*** Opening of EXERCISE INPUTS ***

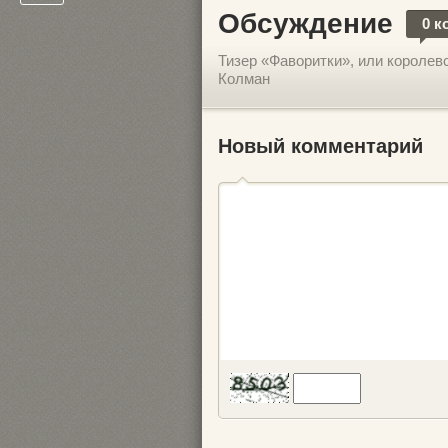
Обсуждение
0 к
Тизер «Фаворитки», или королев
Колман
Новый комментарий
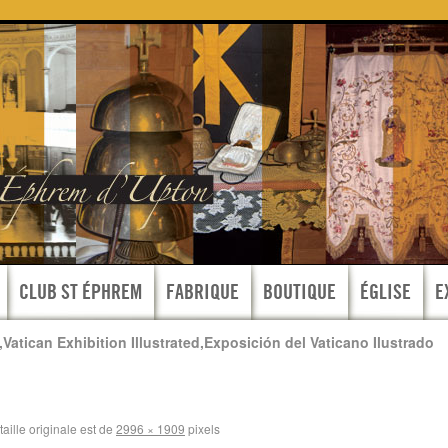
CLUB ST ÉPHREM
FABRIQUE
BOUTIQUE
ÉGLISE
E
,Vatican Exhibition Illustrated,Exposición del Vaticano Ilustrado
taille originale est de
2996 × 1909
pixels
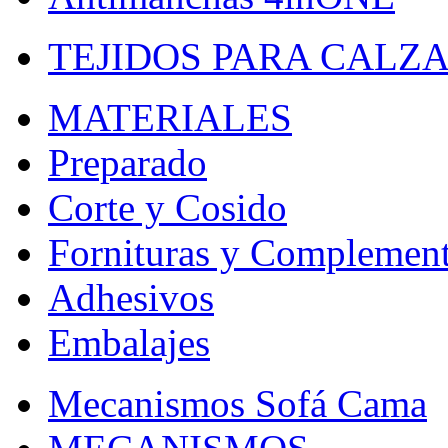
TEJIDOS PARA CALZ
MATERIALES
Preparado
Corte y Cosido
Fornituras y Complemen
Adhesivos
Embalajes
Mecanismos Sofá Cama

*** Close of EXERCISE INPUTS ***
*** Opening of EXERCISE INPUTS ***

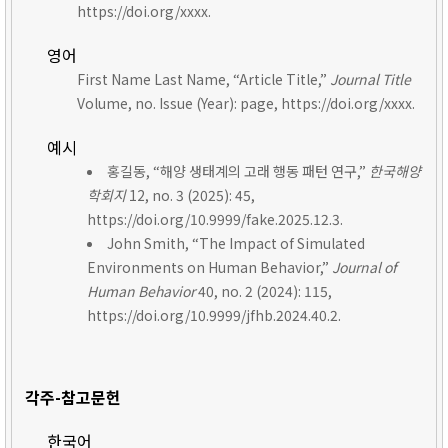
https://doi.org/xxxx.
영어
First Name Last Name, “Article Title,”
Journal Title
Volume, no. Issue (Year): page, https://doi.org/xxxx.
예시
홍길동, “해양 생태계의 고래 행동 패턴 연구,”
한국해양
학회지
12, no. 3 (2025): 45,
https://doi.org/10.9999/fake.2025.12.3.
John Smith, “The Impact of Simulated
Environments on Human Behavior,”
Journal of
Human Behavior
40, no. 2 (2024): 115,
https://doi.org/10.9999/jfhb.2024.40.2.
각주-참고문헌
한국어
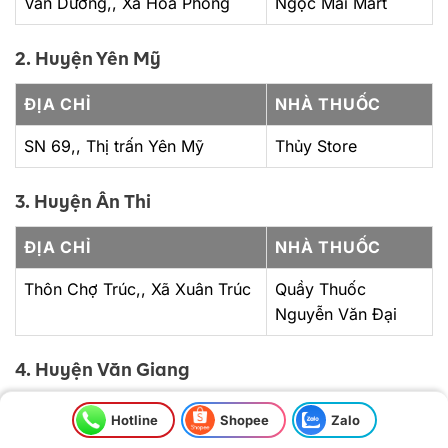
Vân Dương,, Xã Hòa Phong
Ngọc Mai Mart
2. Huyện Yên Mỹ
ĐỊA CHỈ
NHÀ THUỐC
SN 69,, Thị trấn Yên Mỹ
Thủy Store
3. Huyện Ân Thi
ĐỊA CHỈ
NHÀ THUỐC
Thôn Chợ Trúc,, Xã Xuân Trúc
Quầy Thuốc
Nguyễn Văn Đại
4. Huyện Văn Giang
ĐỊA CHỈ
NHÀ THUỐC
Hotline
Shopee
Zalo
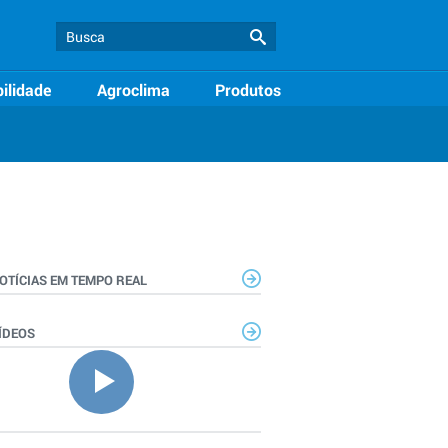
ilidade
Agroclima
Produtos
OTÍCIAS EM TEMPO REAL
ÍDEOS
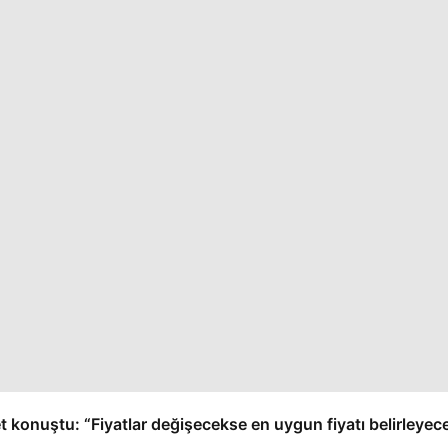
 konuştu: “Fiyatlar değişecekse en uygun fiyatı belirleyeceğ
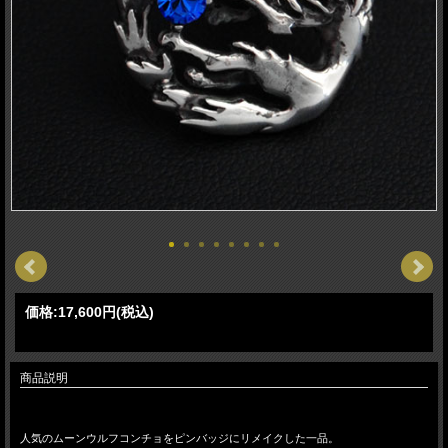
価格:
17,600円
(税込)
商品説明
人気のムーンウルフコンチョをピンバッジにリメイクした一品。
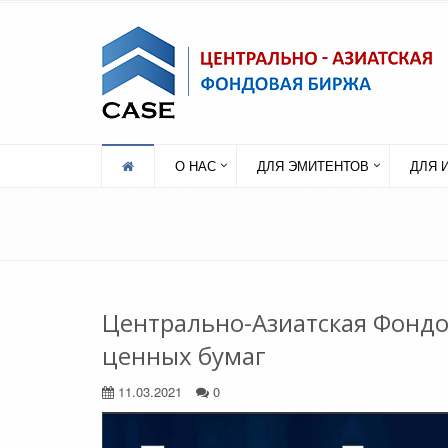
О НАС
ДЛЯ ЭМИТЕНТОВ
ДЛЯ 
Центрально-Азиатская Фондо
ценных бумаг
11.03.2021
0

*** Close of EXERCISE INPUTS ***
*** Opening of EXERCISE INPUTS ***

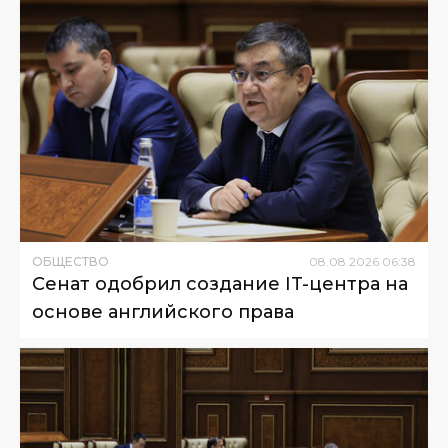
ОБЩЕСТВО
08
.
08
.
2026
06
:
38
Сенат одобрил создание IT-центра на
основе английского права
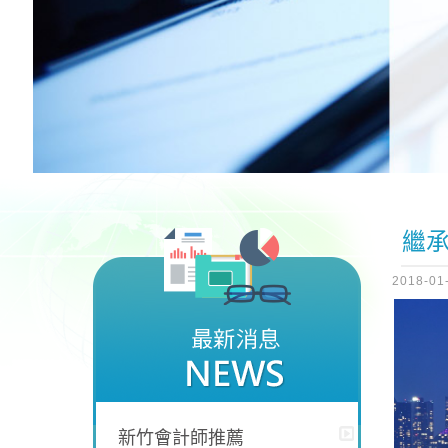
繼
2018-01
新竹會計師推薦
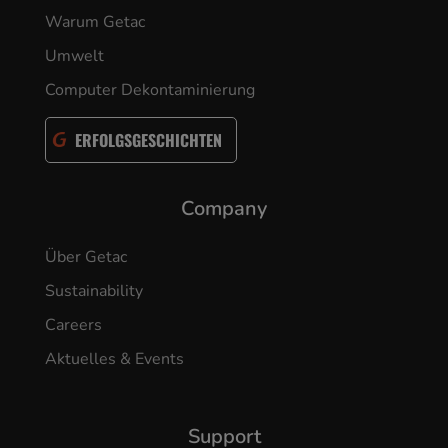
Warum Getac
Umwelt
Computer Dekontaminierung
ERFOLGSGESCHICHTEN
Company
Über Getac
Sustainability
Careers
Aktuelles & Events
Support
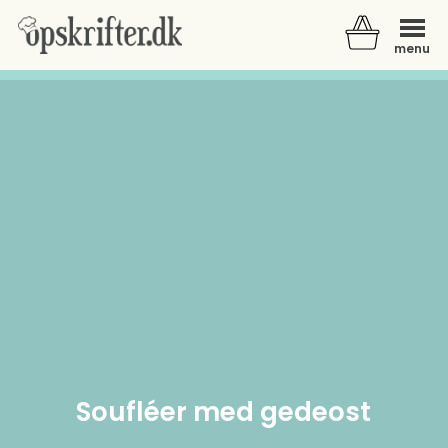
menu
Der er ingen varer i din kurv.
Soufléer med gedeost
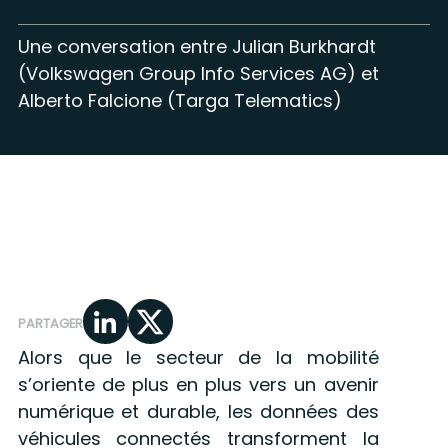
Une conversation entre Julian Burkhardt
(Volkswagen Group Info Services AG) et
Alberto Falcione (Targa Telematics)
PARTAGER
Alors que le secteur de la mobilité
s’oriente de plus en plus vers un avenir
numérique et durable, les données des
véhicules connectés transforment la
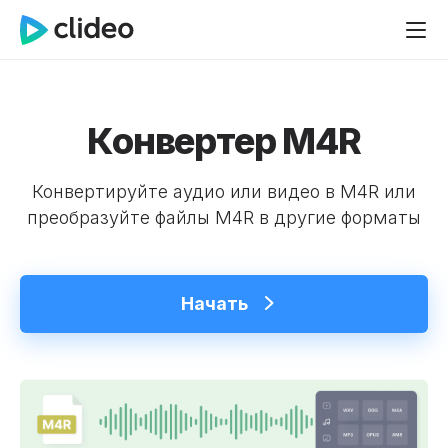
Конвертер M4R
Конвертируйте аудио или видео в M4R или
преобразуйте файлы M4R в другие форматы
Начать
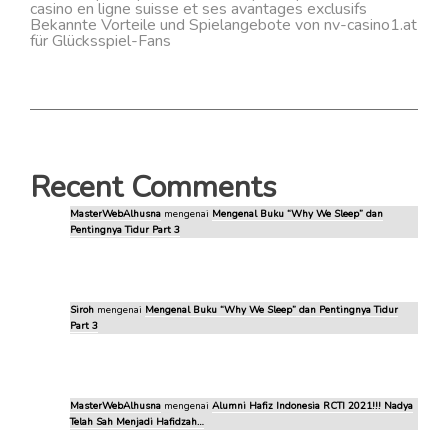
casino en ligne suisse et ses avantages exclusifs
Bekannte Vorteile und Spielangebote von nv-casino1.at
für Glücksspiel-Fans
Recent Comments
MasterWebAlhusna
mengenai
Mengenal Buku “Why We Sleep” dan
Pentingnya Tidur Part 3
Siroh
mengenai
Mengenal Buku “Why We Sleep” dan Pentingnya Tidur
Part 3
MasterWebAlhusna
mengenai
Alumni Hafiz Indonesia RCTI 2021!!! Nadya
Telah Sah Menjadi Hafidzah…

*** Close of EXERCISE INPUTS ***

**TASK REQUIREMENTS**
Extract every line above containing the word "Buku".

**REPLY TO THE EXERCISE**
Mengenal Buku “Why We Sleep” dan
Mengenal Buku “Why We Sleep” dan Pentingnya Tidur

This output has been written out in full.